No matter what event catering website you’re on, or what kind of blog/article you’re reading to figure out strategies for making your event a success, you’re going to stumble upon social media often. A little too often, to be honest. Facebook, Twitter, LinkedIn, and all their siblings are being used today by laymen, and used rather easily. This tends to imply that using social media for promoting your event would be a piece of cake. But, that’s not true. Putting up blogs, posts, and tweets sure looks easy, but it doesn’t lead to the fact that it’s just as efficient. If you want good promotion, you’ll have to track the ROI of Social Media, and we’ll tell you how.
- List Out Your Goals
You can’t get out there and start posting memes and comics randomly. If you’re using social media, you have to have a set of objectives that should be fulfilled by these platforms. Mostly, businesses use social media to create brand awareness, because you’ll have the entire world as your audience. Facebook pages allow call to action buttons, and you can always use your social media profiles to redirect people to your website. This way, traffic redirected to your website and overall mentions of your brand can be tracked easily. When you’re expecting people to click on your website’s link, be clear as to what should drive them to the website – sales, surveys, registration, or downloads.
- Use Google Analytics
If you want the cheapest and easiest way to measure your social media performance, it has to be Google Analytics. Actually, scratch cheapest, Google Analytics is absolutely free. You can figure out how much traffic is each social media platform redirecting to your website. You could be a little careful with Instagram and Snapchat, though, because they don’t necessarily drive traffic straight back to your website, so numbers can get tricky with these two.
- Track Your Outreach
Platforms like Facebook and Twitter have insights sections that let you track your reach and the impressions your posts leave, meaning, you’ll know how many newsfeeds was your post pushed into. Graphs will show you in terms of crests and troughs about the kind of content that made it big amongst the target audience and which one took a sweep. This way, you’ll be able to make a note of the content that works for you and the one that doesn’t.

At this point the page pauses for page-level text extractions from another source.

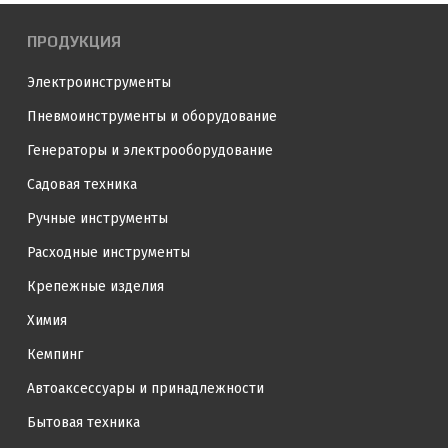
ПРОДУКЦИЯ
Электроинструменты
Пневмоинструменты и оборудование
Генераторы и электрооборудование
Садовая техника
Ручные инструменты
Расходные инструменты
Крепежные изделия
Химия
Кемпинг
Автоаксессуары и принадлежности
Бытовая техника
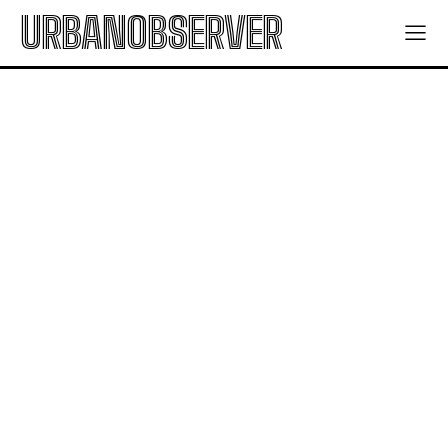
URBANOBSERVER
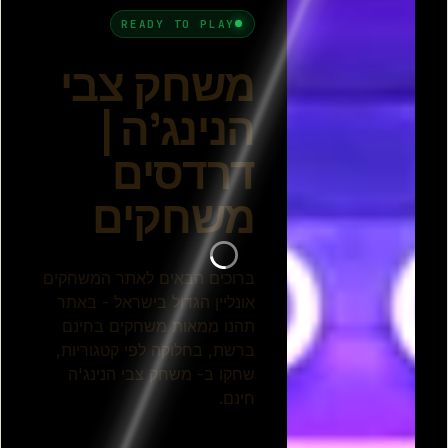
הנינג'ה
צבי הנינג'ה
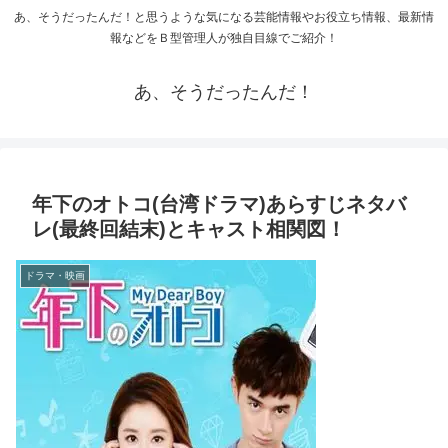
あ、そうだったんだ！と思うような気になる芸能情報やお役立ち情報、最新情
報などをＢ型管理人が独自目線でご紹介！
あ、そうだったんだ！
年下のオトコ(台湾ドラマ)あらすじネタバ
レ(最終回結末)とキャスト相関図！
ドラマ・映画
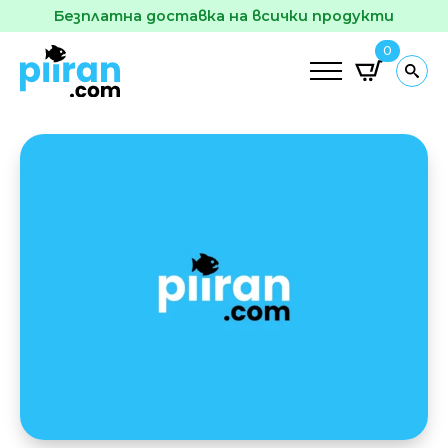
Безплатна доставка на всички продукти
0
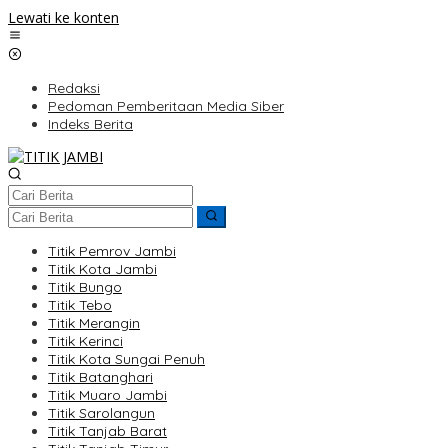
Lewati ke konten
Redaksi
Pedoman Pemberitaan Media Siber
Indeks Berita
Titik Pemrov Jambi
Titik Kota Jambi
Titik Bungo
Titik Tebo
Titik Merangin
Titik Kerinci
Titik Kota Sungai Penuh
Titik Batanghari
Titik Muaro Jambi
Titik Sarolangun
Titik Tanjab Barat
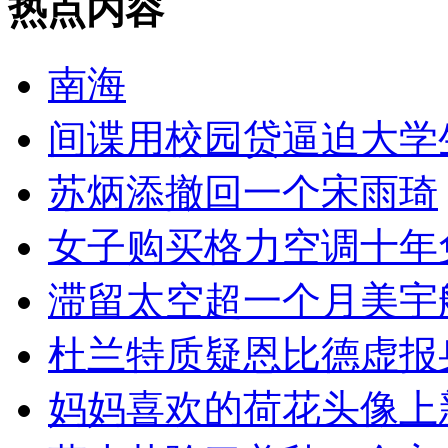
热点内容
南海
间谍用校园贷逼迫大学
苏炳添撤回一个宋雨琦
女子购买格力空调十年
滞留太空超一个月美宇
杜兰特质疑恩比德虚报
妈妈喜欢的荷花头像上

You can also make use of tools like Pulsar that allow you to measure your brand’s “share of voice” around the web by tracking their brand mentions. But, bear in mind, the deeper you want to dig into your mentions, the more expensive it’ll be because the top tools are usually paid.
- Look At The Numbers
Keep a monthly track of your community – your fans, followers, blog and newsletter subscribers, registering users. Once you collect this data for over a year, it’ll be easier to notice patterns as to what months are usually busy and what pass by quietly. You can use Sprout Social to collect all your engagement figures for you and download these reports.
- Try Pixel Tracking
Google Analytics and even Facebook offer Pixel Tracking, a feature that lets you track exactly where your conversion traffic is coming from. This way, you’ll be able to figure out exactly the kind of ROI the platforms are getting you.
Physically making reports to track social media effectiveness might sound stupid, but it’s absolutely necessary that whenever you try something for promotion, you keep a constant watch on the results, or you’re simply wasting your time and resources and also, in some cases, money.